» Activity: Give all of the data again exactly as written, omitting every image.

» Supplied records:
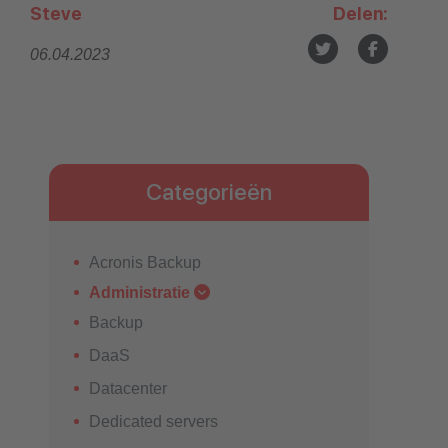
Steve
Delen:
06.04.2023
Categorieën
Acronis Backup
Administratie
Backup
DaaS
Datacenter
Dedicated servers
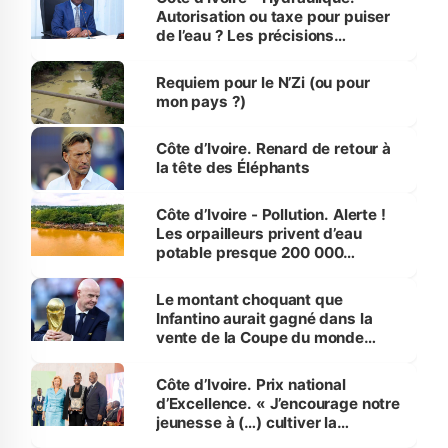
Autorisation ou taxe pour puiser
de l’eau ? Les précisions
d’Assahoré
Requiem pour le N’Zi (ou pour
mon pays ?)
Côte d’Ivoire. Renard de retour à
la tête des Éléphants
Côte d’Ivoire - Pollution. Alerte !
Les orpailleurs privent d’eau
potable presque 200 000
habitants autour d’Agboville
Le montant choquant que
Infantino aurait gagné dans la
vente de la Coupe du monde
révélé
Côte d’Ivoire. Prix national
d’Excellence. « J’encourage notre
jeunesse à (…) cultiver la
compétence et l’intégrité »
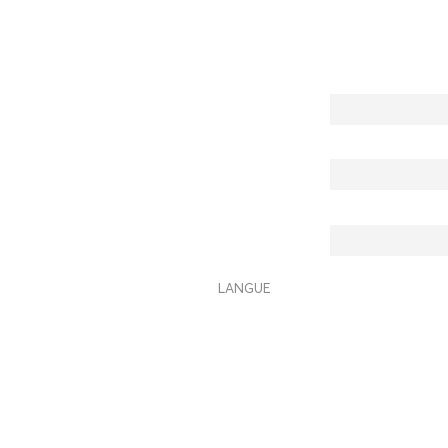
LANGUE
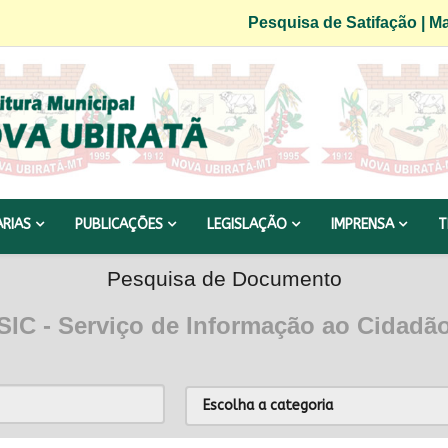
Pesquisa de Satifação
|
Ma
ARIAS
PUBLICAÇÕES
LEGISLAÇÃO
IMPRENSA
T
Pesquisa de Documento
SIC - Serviço de Informação ao Cidadã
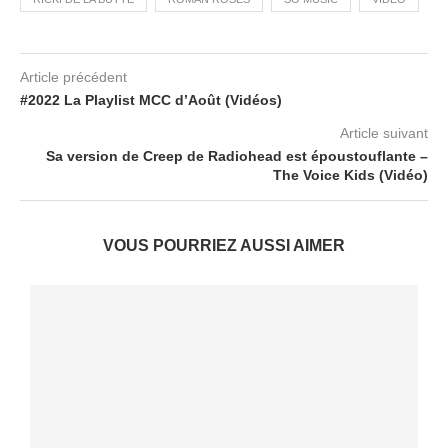
Article précédent
#2022 La Playlist MCC d’Août (Vidéos)
Article suivant
Sa version de Creep de Radiohead est époustouflante –
The Voice Kids (Vidéo)
VOUS POURRIEZ AUSSI AIMER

» Result for this task:
Steve
Delen:
06.04.2023
Categorieën
Acronis Backup
Administratie
Backup
DaaS
Datacenter
Dedicated servers
Autorisation ou taxe pour puiser
de l’eau ? Les précisions
d’Assahoré
Requiem pour le N’Zi (ou pour
mon pays ?)
Côte d’Ivoire. Renard de retour à
la tête des Éléphants
Côte d’Ivoire - Pollution. Alerte !
Les orpailleurs privent d’eau
potable presque 200 000
habitants autour d’Agboville
Le montant choquant que
Infantino aurait gagné dans la
vente de la Coupe du monde
révélé
Côte d’Ivoire. Prix national
d’Excellence. « J’encourage notre
jeunesse à (…) cultiver la
compétence et l’intégrité »
LANGUE
Pesquisa de Satifação
|
Ma
ARIAS
PUBLICAÇÕES
LEGISLAÇÃO
IMPRENSA
T
Pesquisa de Documento
SIC - Serviço de Informação ao Cidadã
Article précédent
#2022 La Playlist MCC d’Août (Vidéos)
Article suivant
Sa version de Creep de Radiohead est époustouflante –
The Voice Kids (Vidéo)
VOUS POURRIEZ AUSSI AIMER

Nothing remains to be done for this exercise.